| >I agree context is everything, and that’s why it’s a bad idea to embed usage info or instructions about the contents or meaning of a parameter file into that very file. If you don't embed those comments you bereft that file of context -- why, as you admitted "is everything". >Somewhere else, something has to choose to load that file, and that is where the documentation belongs (in addition to readable, separate artifacts that are generated from the file). Well, that's not really relevant. People who change configuration are 99% of the time not the same as those who write/read/or even have access to the code that reads it. Imagine Apache or Postgresql configuration for example. Admins change those all the time, but don't have anything to do with the Apache or Postgresql project, and don't ever care to read their code. On top of that, my particular settings in some config file, are based on MY local server and needs and my context, and not on something Postgresql or Apache devs will know themselves. |
But more generally, it’s bad that a lot of applications don’t offer documented ways to modify config through ENV variables.

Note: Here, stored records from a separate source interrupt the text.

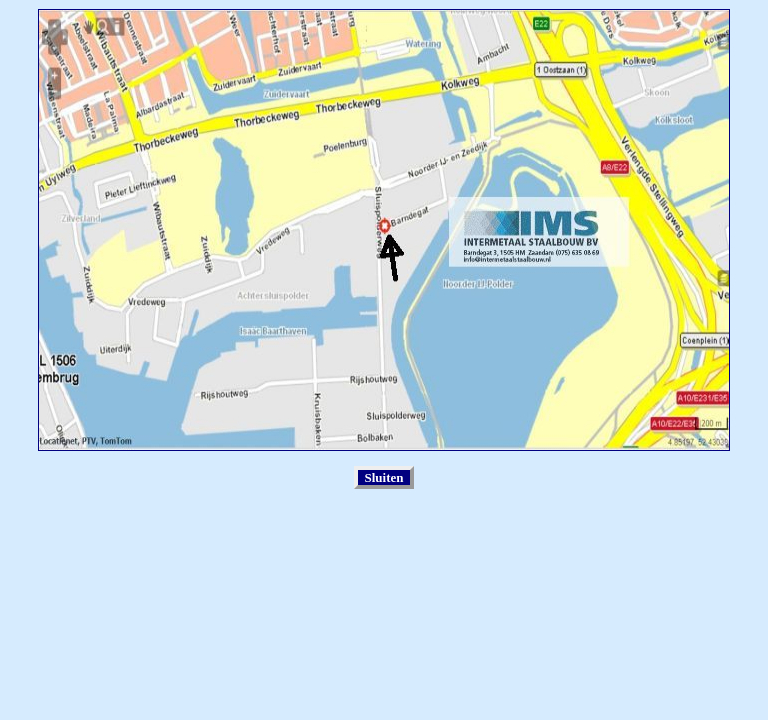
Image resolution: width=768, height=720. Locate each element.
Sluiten (384, 477)
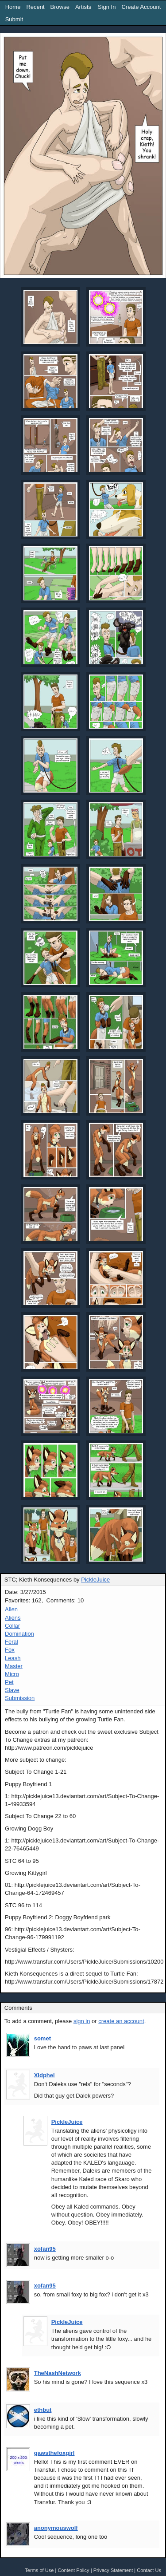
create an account (121, 2021)
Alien (11, 1609)
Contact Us (149, 2570)
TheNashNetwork (57, 2373)
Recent (35, 7)
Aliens (12, 1617)
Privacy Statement (113, 2570)
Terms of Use (39, 2570)
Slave (12, 1690)
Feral (11, 1641)
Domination (19, 1633)
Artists (83, 7)
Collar (12, 1625)
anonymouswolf (56, 2528)
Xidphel (44, 2075)
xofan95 (45, 2248)
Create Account (141, 7)
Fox (10, 1649)
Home (13, 7)
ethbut (43, 2409)
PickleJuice (95, 1579)
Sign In (107, 7)
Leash (12, 1658)
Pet (9, 1682)
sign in (81, 2021)
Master (14, 1666)
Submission (20, 1698)
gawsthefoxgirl (54, 2453)
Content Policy (73, 2570)
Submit (14, 19)
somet (42, 2038)
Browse (59, 7)
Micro (12, 1674)
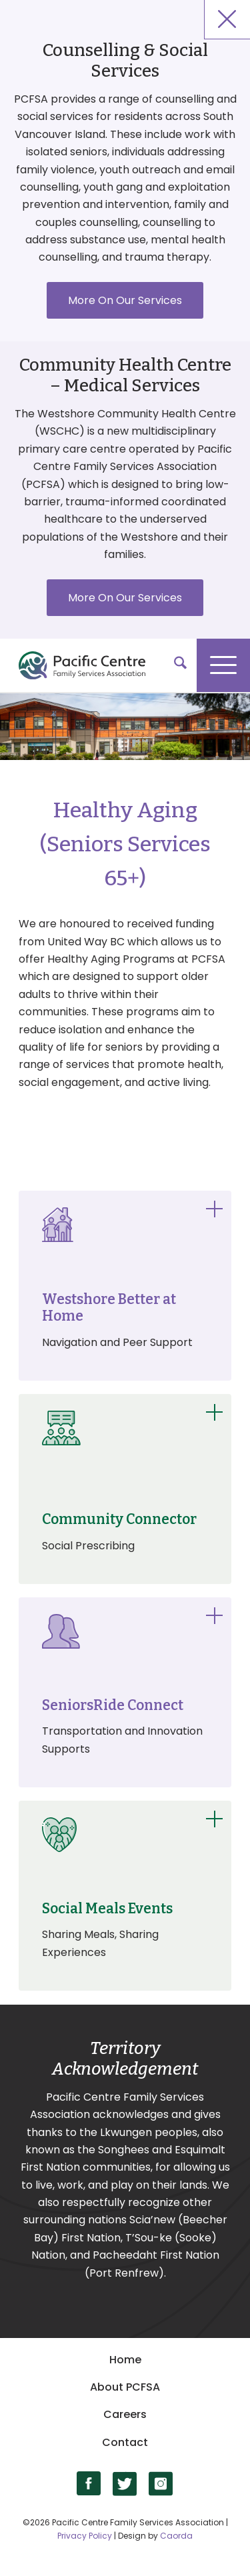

A config file should always be code reviewed, versioned and checked into SCM. One side effect is that end users, sys admins, etc., should never be given the chance to inject their customizations through locally modifying the base config file. That should be straight disallowed, so that distributing config files (such as the default, or bundles of other settings commonly used in unison) is part of packaging and deployment, and end users use other mechanisms that allow overriding defaults in a case by case manner.
Then you are talking about perhaps a shell script that sets dozens of ENV vars to override what comes from a (never modifiable) config file, and sure you might document the why of your choices in that shell script with comments, and at no point would anyone need or want comments in the actual config file(s).